The interview was conducted in two phases, first in December 2015 and then in July 2016. First, we prepared a list of prospective stakeholders or institutions for the interview and then consulted with the local researchers and experts (from University for Development Studies, Wa) to delete or add relevant institutions for the interview. To get affirmation from the respondents, 2 weeks before the interview, we sent request letters and emails to the prospective institutions and organizations for an interview, giving the background of the project and purpose of the study. In case, we received no feedback, we visited the office and met the designated head personally to get a consent and fix a date for interview. The first and second authors of the chapter mainly conducted field surveys and took face-to-face, open-ended interviews. On an average, an interview took one and half hours, but some interviews took much longer time. There was no fixed set of questions or questioners, but keeping in mind open-ended interview, we prepared a set of questions as shown in Table 18.1 to carry out the interview in a more organized and efficient manner. The research method was qualitative in nature because it intended to obtain data in an inductive fashion, that is, to get a bottom-up perspectives. Qualitative research methods are reflexive and inductive that encourage respondents to express their own views and help to obtain multiple realities of the problem (Denzin and Lincoln 2011). These attributes match well with the present research objectives since it aims to get stakeholders’ own perspectives on community participation based on their situation and experience.
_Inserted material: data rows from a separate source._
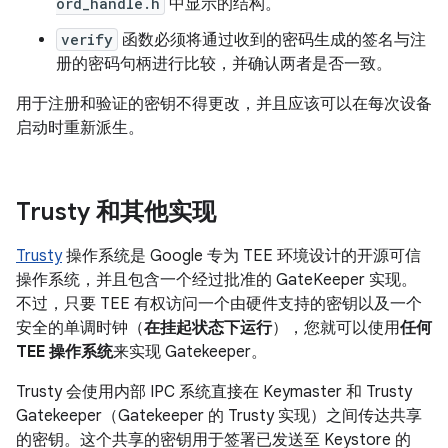
ord_handle.h
中显示的结构。
verify
函数必须将通过收到的密码生成的签名与注
册的密码句柄进行比较，并确认两者是否一致。
用于注册和验证的密钥不得更改，并且应该可以在每次设备
启动时重新派生。
Trusty 和其他实现
Trusty
操作系统是 Google 专为 TEE 环境设计的开源可信
操作系统，并且包含一个经过批准的 GateKeeper 实现。
不过，只要 TEE 有权访问一个由硬件支持的密钥以及一个
安全的单调时钟（
在挂起状态下运行
），您就可以使用
任何
TEE 操作系统
来实现 Gatekeeper。
Trusty 会使用内部 IPC 系统直接在 Keymaster 和 Trusty
Gatekeeper（Gatekeeper 的 Trusty 实现）之间传达共享
的密钥。
这个共享的密钥用于签署已发送至 Keystore 的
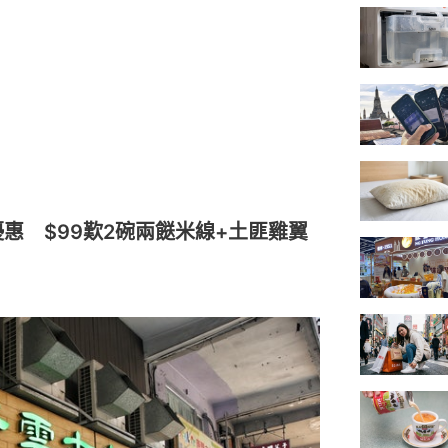
惠 $99歎2碗兩餸米線+土匪雞翼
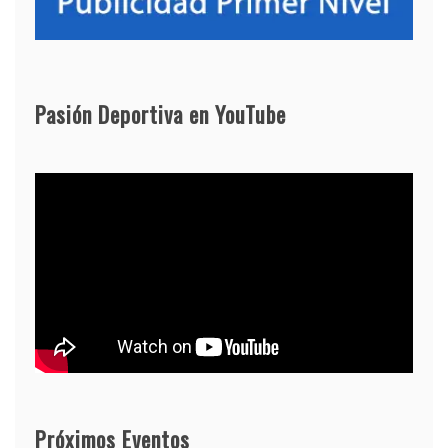
Pasión Deportiva en YouTube
Próximos Eventos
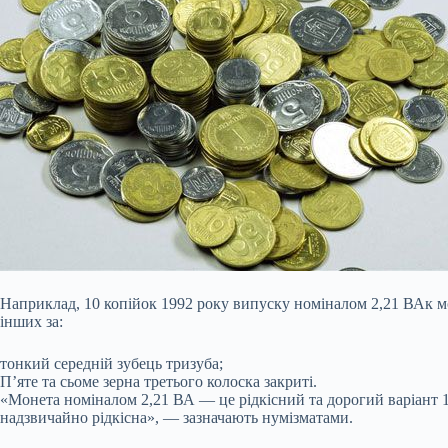
Наприклад, 10 копійок 1992 року
випуску номіналом 2,21 ВАк мо
інших за:
тонкий середній зубець тризуба;
П’яте та сьоме зерна третього колоска закриті.
«Монета номіналом 2,21 ВА — це рідкісний та дорогий варіант 10
надзвичайно рідкісна», — зазначають нумізматами.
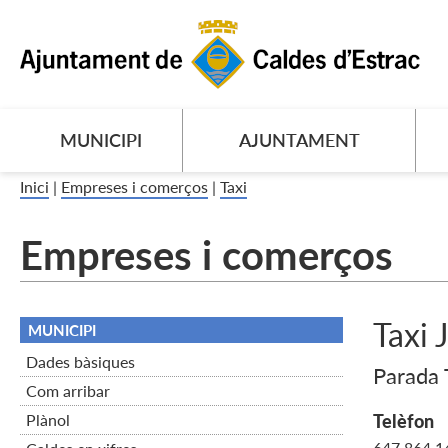
MUNICIPI
AJUNTAMENT
Inici
|
Empreses i comerços
|
Taxi
Empreses i comerços
Taxi 
MUNICIPI
Dades bàsiques
Parada 
Com arribar
Plànol
Telèfon
647 864 1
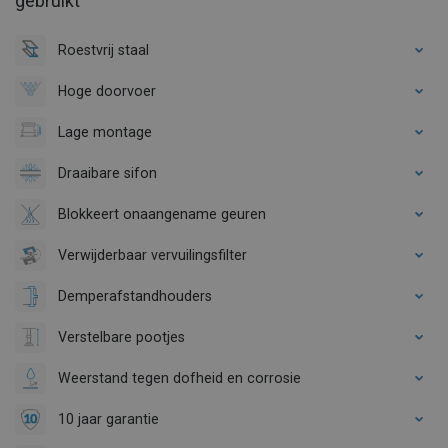
gebruikt
Roestvrij staal
Hoge doorvoer
Lage montage
Draaibare sifon
Blokkeert onaangename geuren
Verwijderbaar vervuilingsfilter
Demperafstandhouders
Verstelbare pootjes
Weerstand tegen dofheid en corrosie
10 jaar garantie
Table 18.1 Preface and question guidelines for interview

For the data analysis, we followed the content analysis method (Graneheim and Lundman 2004) by using coding process and category dispositions. First, the recorded data were transcribed verbatim. In the next stage, we read the transcribed data and assigned codes to them. First the codes were assigned with two broad categories—process and outcomes of participation and then these codes were assigned with sub-codes to develop subcategories.

4 Results

The derived criteria for effective community participation from the stakeholder survey do not actually fall into process and outcome-based broad categories. Rather, the emerging factors of effective participation can be divided more into “participatory condition” and “outcomes” as shown in Fig. 18.1. Participatory condition includes both steps or procedures and certain prerequisite conditions or environment necessary for the successful execution of the participatory programs. The “outcomes” are projects results indicating how successfully communities are involved in the project. The respondents expressed concern that “outcome” based parameters are very shaky and weak as the criteria may always alter based on the place and community, types of programs and projects. Respondents mentioned that outcome-based criteria do not have any direct impacts on enhancing community’s involvement in CCA project, but can serve as evaluation parameters to understand the degree of community involvement.

Fig. 18.1
figure 2

Process conditions and outcome for community participation

4.1 Participatory Process and Conditions

Respondents asserted that community entry, setting good objectives and plan implementation are three inevitable steps for ensuring effective community participation in CCA projects. The three critical steps of participation are elaborated below:

4.1.1 Community Entry and Village Governance

Successful community engagement is strongly associated with the nature of external actors’ entry into the community as depicted in Fig. 18.2 and Table 18.2. A good community entry is critical in getting the traditional authorities and local communities to give legitimacy to the project. It also facilitates effective community and resource mobilization. In Northern Ghana, social and local political issues revolve around the chieftaincy institution. The chieftaincy institution is a time tested traditional political system of the people. This traditional political system is more pronounced in the rural communities, which often form the target sites for climate interventions.

Fig. 18.2
figure 3

Steps of community entry for effective local community participation

Table 18.2 Descriptions of “community entry” for effective community participation

At the top of the chieftaincy system is a head called the chief who inherits this position from his royal forefathers and is the sole or ultimate decision makers on village politics and collective decision (Owusu-Mensah 2014). There also exists an advisory body consisting of the village elders, linguist, village priest and queen mother (Magazia) to assist the king in various matters (Mahama 2009; Owusu-Mensah 2014). This traditional and so-called autocratic governance system reached its peak, enjoying supremacy over village decision-making in precolonial and colonial era. But, political reforms over the years resulted in the setting up of decentralized and democratic structures with political and legislative power such as District Assemblies and their sub-structures. This new local government system provided for the election of Assemblymen as representatives of the local people to the District Assemblies. The Assemblymen are elected at the community or village level (Owusu-Mensah 2014; Crook 2005; Guri 2006). Although chiefs lost their formal judicial, administrative, and military power in modern democratic Ghana, the chieftaincy institution is still culturally embedded in the social and political life of Ghana. The role of chiefs in village politics and governance as well as day-to-day decision-making are still pivotal and final (Knierzinger 2011; Owusu-Mensah 2014; Crook 2005). In areas where the village land still belongs to the chief, he decides the access, use and management of the land. The chief still plays critical roles in initiating and monitoring community development projects and mobilizes resources including communal labor or village lands and forests for the village development in this part of the world (Guri 2006; Mahama 2009).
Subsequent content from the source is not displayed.